Akhirnya Surti menceritakan semuanya dengan terbata-bata. Airmatanya mengalir deras, menganak sungai. Semua biaya perawatan Emak sudah dibayar oleh Wan Mahmud, lintah darat dikampungnya. Setiap pekan Surti wajib membayar hutang itu sebesar 200 ribu rupiah. Wan Mahmud tak mau tahu darimana Surti bisa mendapatkan uang itu. Hutang itu harus dibayar beserta bunganya. Meski ia sudah berusaha menjadi buruh cuci di siang harinya, tapi belum bisa mengumpulkan uang sejumlah 200 ribu pada akhir pekan. Itu sebabnya ia belajar bekerja begituan mengikuti jejak teman-temannya.

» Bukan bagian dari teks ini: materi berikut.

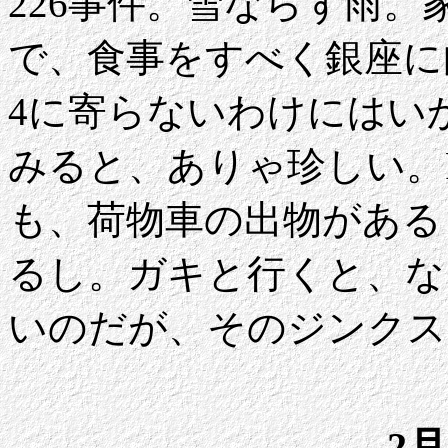
226事件。雪ならず雨
で、食事をすべく銀座に
4に寄らないわけにはい
みると、ありゃ珍しい。P
も、荷物車の出物がある
るし。ガキと行くと、な
いのだが、そのジンクス
2月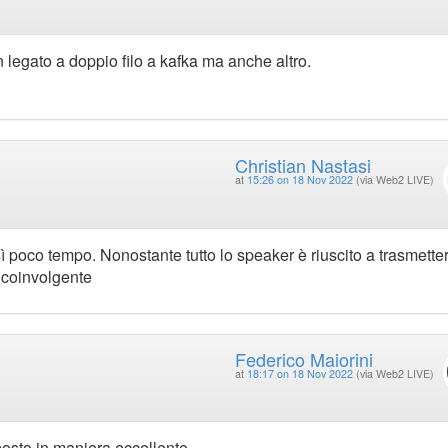
legato a doppio filo a kafka ma anche altro.
Christian Nastasi
at
15:26 on 18 Nov 2022
(via Web2 LIVE)
poco tempo. Nonostante tutto lo speaker è riuscito a trasmette
 coinvolgente
Federico Maiorini
at
18:17 on 18 Nov 2022
(via Web2 LIVE)
sto in maniera eccellente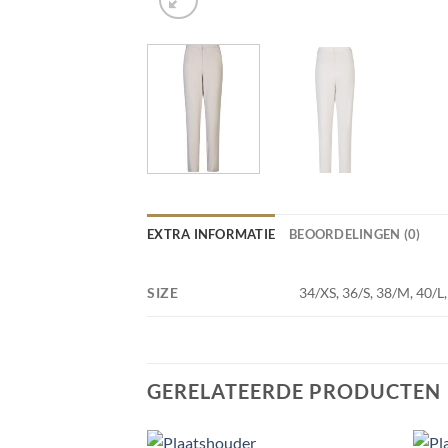
EXTRA INFORMATIE
BEOORDELINGEN (0)
SIZE
34/XS, 36/S, 38/M, 40/L
GERELATEERDE PRODUCTEN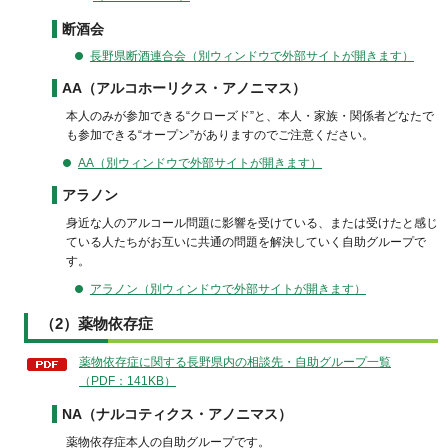
断酒会
長野県断酒連合会（別ウィンドウで外部サイトが開きます）
AA（アルコホーリクス・アノニマス）
本人のみが参加できる“クローズド”と、本人・家族・関係者どなたで
も参加できる“オープン”がありますのでご注意ください。
AA（別ウィンドウで外部サイトが開きます）
アラノン
身近な人のアルコール問題に影響を受けている、または受けたと感じ
ている人たちがお互いに共通の問題を解決していく自助グループで
す。
アラノン（別ウィンドウで外部サイトが開きます）
（2）薬物依存症
薬物依存症に関する長野県内の相談先・自助グループ一覧
（PDF：141KB）
NA（ナルコティクス・アノニマス）
薬物依存症本人の自助グループです。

Meskipun ia belum pernah mendapat pelanggan. Mitro menggeleng-gelengkan kepala mendengarkan cerita Surti. Si Emak hanya duduk dan menatap Surti yang dipanggilnya Lilis. Tangisnya mereda. Lilis tidak rindu pada Emak? Kenapa kamu diam saja Lis? Begitu batin Emak.

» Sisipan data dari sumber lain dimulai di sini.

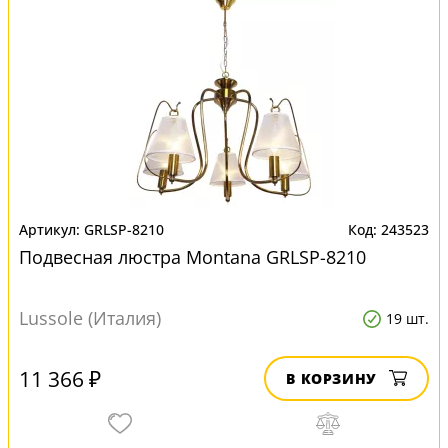
GRLSP-8210
243523
Подвесная люстра Montana GRLSP-8210
Lussole (Италия)
19 шт.
11 366 ₽
В КОРЗИНУ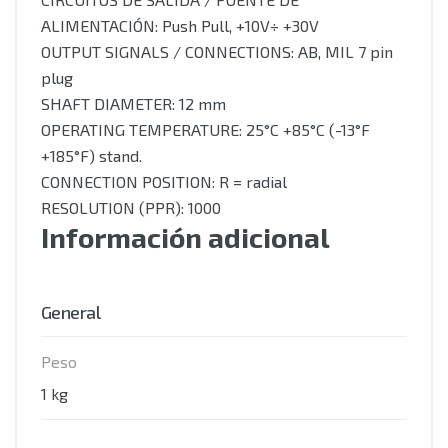
ALIMENTACIÓN: Push Pull, +10V÷ +30V
OUTPUT SIGNALS / CONNECTIONS: AB, MIL 7 pin
plug
SHAFT DIAMETER: 12 mm
OPERATING TEMPERATURE: 25°C +85°C (-13°F
+185°F) stand.
CONNECTION POSITION: R = radial
RESOLUTION (PPR): 1000
Información adicional
General
Peso
1 kg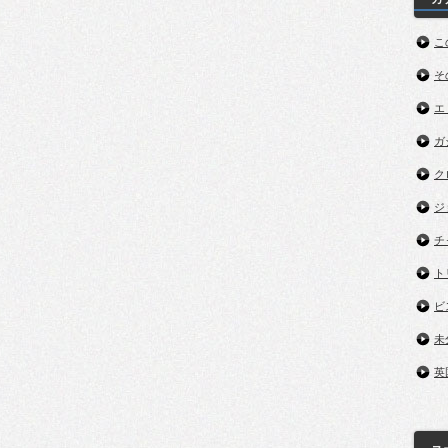
こ
そ
エ
ガ
ク
ジ
チ
ト
ビ
未
英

‘Nak......... Tinggallah di sini bersama Emak dan Mas mu. Jangan pergi lagi. Emak kangen sama Lilis. Jangan mau kerja begituan lagi, ya Nak.” Si Emak berkata lirih. Surti terdiam. Ia bingung kalau namanya harus diganti.

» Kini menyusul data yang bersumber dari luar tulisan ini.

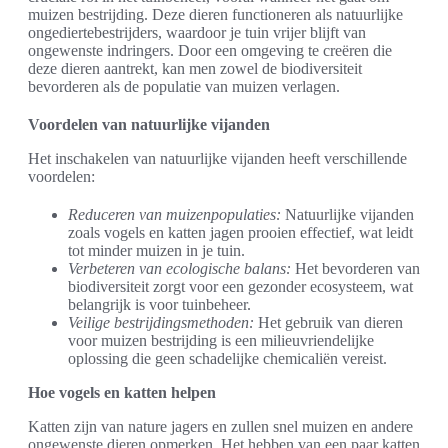
muizen bestrijding. Deze dieren functioneren als natuurlijke
ongediertebestrijders, waardoor je tuin vrijer blijft van
ongewenste indringers. Door een omgeving te creëren die
deze dieren aantrekt, kan men zowel de biodiversiteit
bevorderen als de populatie van muizen verlagen.
Voordelen van natuurlijke vijanden
Het inschakelen van natuurlijke vijanden heeft verschillende
voordelen:
Reduceren van muizenpopulaties:
Natuurlijke vijanden
zoals vogels en katten jagen prooien effectief, wat leidt
tot minder muizen in je tuin.
Verbeteren van ecologische balans:
Het bevorderen van
biodiversiteit zorgt voor een gezonder ecosysteem, wat
belangrijk is voor tuinbeheer.
Veilige bestrijdingsmethoden:
Het gebruik van dieren
voor muizen bestrijding is een milieuvriendelijke
oplossing die geen schadelijke chemicaliën vereist.
Hoe vogels en katten helpen
Katten zijn van nature jagers en zullen snel muizen en andere
ongewenste dieren opmerken. Het hebben van een paar katten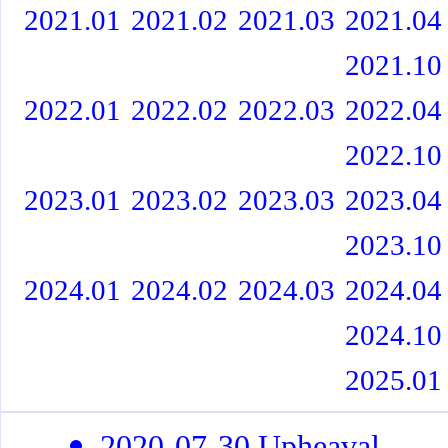
2021.01
2021.02
2021.03
2021.04
2021.10
2022.01
2022.02
2022.03
2022.04
2022.10
2023.01
2023.02
2023.03
2023.04
2023.10
2024.01
2024.02
2024.03
2024.04
2024.10
2025.01
2020-07-30 Upheaval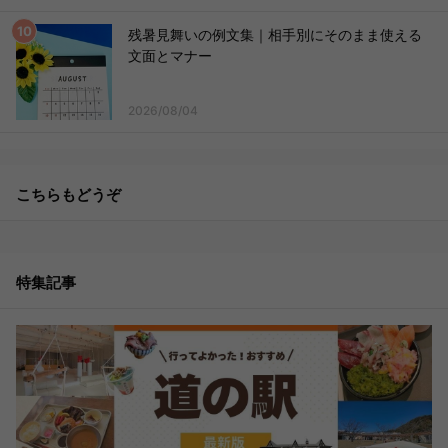
残暑見舞いの例文集｜相手別にそのまま使える
文面とマナー
2026/08/04
こちらもどうぞ
特集記事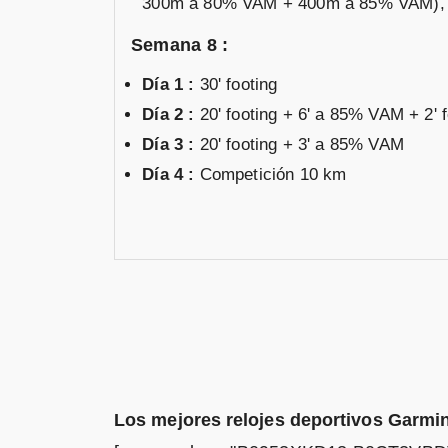
300m a 80% VAM + 400m a 85% VAM),
Semana 8 :
Día 1 :
30' footing
Día 2 :
20' footing + 6' a 85% VAM + 2
Día 3 :
20' footing + 3' a 85% VAM
Día 4 :
Competición 10 km
Los mejores relojes deportivos Garmi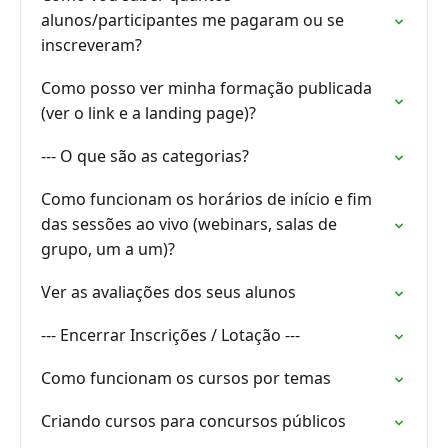
alunos/participantes me pagaram ou se
inscreveram?
Como posso ver minha formação publicada
(ver o link e a landing page)?
--- O que são as categorias?
Como funcionam os horários de início e fim
das sessões ao vivo (webinars, salas de
grupo, um a um)?
Ver as avaliações dos seus alunos
--- Encerrar Inscrições / Lotação ---
Como funcionam os cursos por temas
Criando cursos para concursos públicos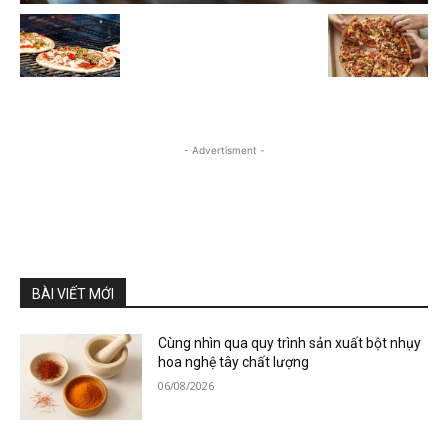
- Advertisment -
BÀI VIẾT MỚI
Cùng nhìn qua quy trình sản xuất bột nhụy
hoa nghệ tây chất lượng
06/08/2026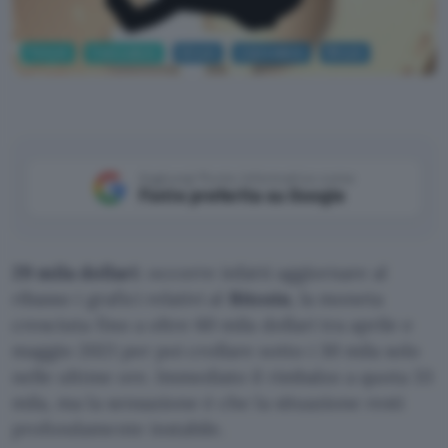
Fintech
Criptovalute
bitcoin
criptovalute
Bitcoin
Aggiungi Punto Informatico come
Fonte preferita su Google
29 mila dollari
: occorre infatti aggiornare al
ribasso i grafici relativi al
Bitcoin
, la moneta
cresciuta fino a oltre 60 mila dollari tra aprile e
maggio 2021 per poi crollare sotto i 30 mila solo
nelle ultime ore. Immediato il rimbalzo a quota 33
mila, ma la sensazione è che la situazione resti
profondamente instabile.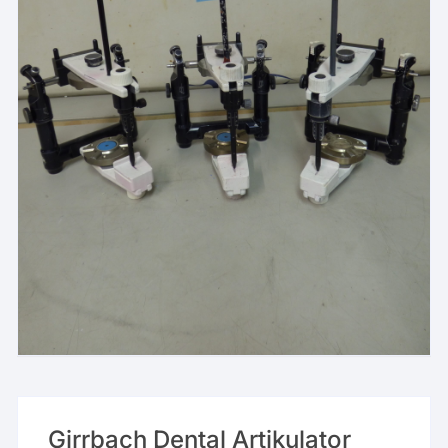
Girrbach Dental Artikulator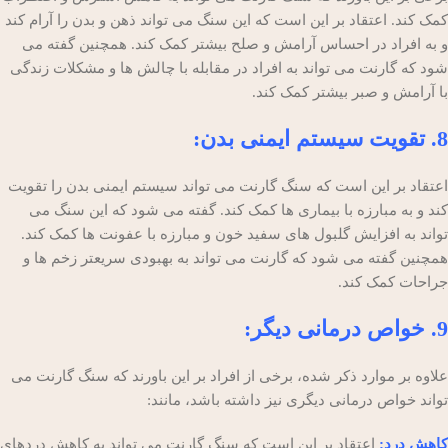
کمک کند. اعتقاد بر این است که این سنگ می تواند ذهن و بدن را آرام کند
و به افراد در احساس آرامش و صلح بیشتر کمک کند. همچنین گفته می
شود که گارنت می تواند به افراد در مقابله با چالش ها و مشکلات زندگی
با آرامش و صبر بیشتر کمک کند.
8. تقویت سیستم ایمنی بدن:
اعتقاد بر این است که سنگ گارنت می تواند سیستم ایمنی بدن را تقویت
کند و به مبارزه با بیماری ها کمک کند. گفته می شود که این سنگ می
تواند به افزایش گلبول های سفید خون و مبارزه با عفونت ها کمک کند.
همچنین گفته می شود که گارنت می تواند به بهبودی سریعتر زخم ها و
جراحات کمک کند.
9. خواص درمانی دیگر:
علاوه بر موارد ذکر شده، برخی از افراد بر این باورند که سنگ گارنت می
تواند خواص درمانی دیگری نیز داشته باشد، مانند:
کاهش درد:
اعتقاد بر این است که سنگ گارنت می تواند به کاهش دردهای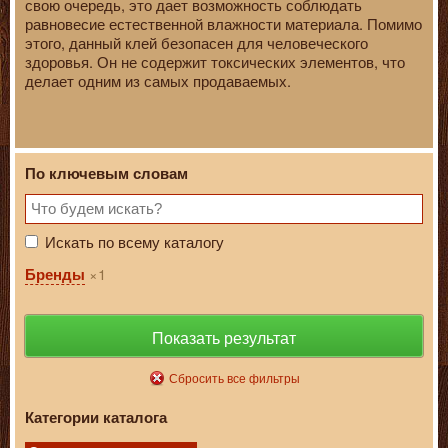
свою очередь, это дает возможность соблюдать
равновесие естественной влажности материала. Помимо
этого, данный клей безопасен для человеческого
здоровья. Он не содержит токсических элементов, что
делает одним из самых продаваемых.
По ключевым словам
Искать по всему каталогу
1
Бренды
Показать результат
Сбросить все фильтры
Категории каталога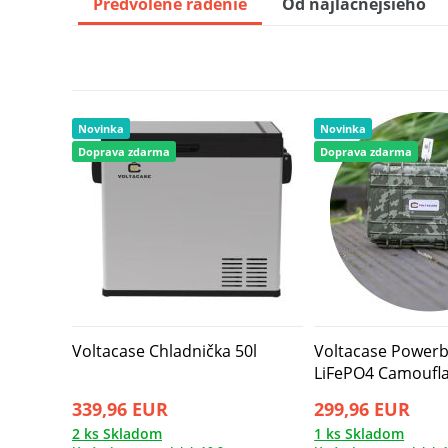
Predvolené radenie
Od najlacnejšieho
Novinka
Novinka
Doprava zdarma
Doprava zdarma
Voltacase Chladnička 50l
Voltacase Power
LiFePO4 Camoufl
339,96 EUR
299,96 EUR
2 ks Skladom
1 ks Skladom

“Tapi........aku bayar hutang dari mana, Pak?” Surti bertanya pelan menengok Mitro. Ia tahu Emak tidak menyadari bisikan-bisikan itu. Pendengaran Emak kurang baik tampaknya.
“Gimana Mitro? Emak ingin dia tinggal di sini saja, jangan pergi ke Jakarta lagi.“ Emak bertanya pada Mitro yang tertunduk resah. Ia tahu Emaknya sangat kehilangan Lilis dan menderita malu akibat perbuatan Lilis di Jakarta. Mereka memilih tinggal di daerah itu, menyepi, menjauh dari tetangga dan omongan orang. Dengan kedatangan Surti, Mitro ingin bisa mengobati kesedihan ibunya yang seperti orang hilang ingatan. Selama ini Mitro tak pernah tega mengatakan yang sebenarnya tentang Lilis. Setiap hari Emak hanya mengusap foto Lilis dan menatap jalan raya mengharap kepulangannya. Dipandanginya wajah Emak yang tampak jauh lebih tua dari usianya. Emak tak pernah mau menerima kenyataan bahwa Lilis sudah di alam baka.
“Tapi kan yang penting Emak sekarang sudah tahu bahwa Lilis baik-baik saja. Lihat nih! Lilis sudah pulang. Ia ingin menengok Emak”
“Ya tapi Lilis nggak boleh pergi lagi, To....! Suruh adikmu itu tinggal di sini lagi.” Emak menangis lagi. Mitro menggigit bibir putus asa. Tentu sulit menyuruh Surti harus tinggal bersama mereka apalagi harus berganti nama menjadi Lilis.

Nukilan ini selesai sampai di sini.